A. It feels like a complete circle, a balanced relationship. The “Atelier” in Tunis is as important to me as the studio here. Being able to connect the two and create a cooperation and a flow between the two places is the most rewarding experience.
Q. Where will you go next for inspiration? What design influences would you like to explore next?
A. I’d like to know myself! I usually approach this from a place of feelings rather than thoughts. Some shapes or lines start coming out usually in a very clumsy way and I try to stay with them until they start making some Aesthetic sense. I can’t do it on my own, I try to work with the studio to fully explore any new direction.
I seem to bounce between two places, primitive, earthy very simple basic expressions and a very refined, almost angelic images. It’s usually the place in between that wins.
Q. Your pieces have a romance to them, is that an important to you and why?

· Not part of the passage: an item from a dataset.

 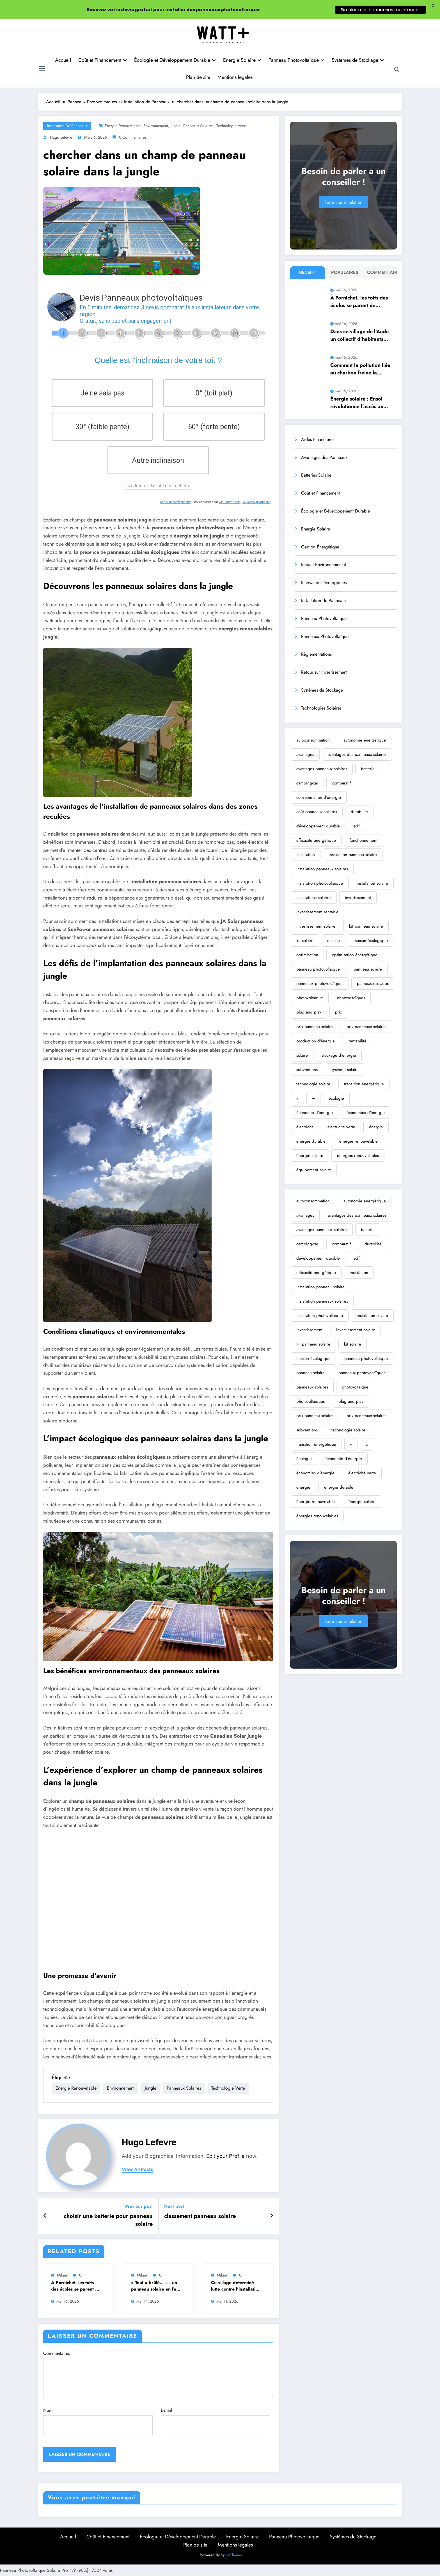 I want to click on avantages panneaux solaires [avantages panneaux solaires (331 éléments)], so click(x=321, y=769).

A. I think that romance is part of who we are as human beings, not an acquired quality. If we relax enough to let our guards down we’ll see that everything around us is in a way flirting with us and asking us to fall in love.
Q. Describe the consumer you design for?
An irrational worshipper of beauty with constant thirst for meaningfulness beyond words.
Q. You are a responsible company, supporting mercury-free mining initiatives, as a member of the Advisory Board of Ethical Metalsmiths and you are committed to working only with ethical suppliers, sourcing all-natural gemstones. What does this mean to you as a business owner?
A. I can’t believe that I’m fortunate enough to have a job where I can play with the most amazingly beautiful objects on earth, assembling them for people to adorn themselves and see their own beauty through them. Anything we can do to stay as close to the natural beauty as possible will only feel great.I hope we can eliminate any possibility of harming people or the environment while doing what we love most.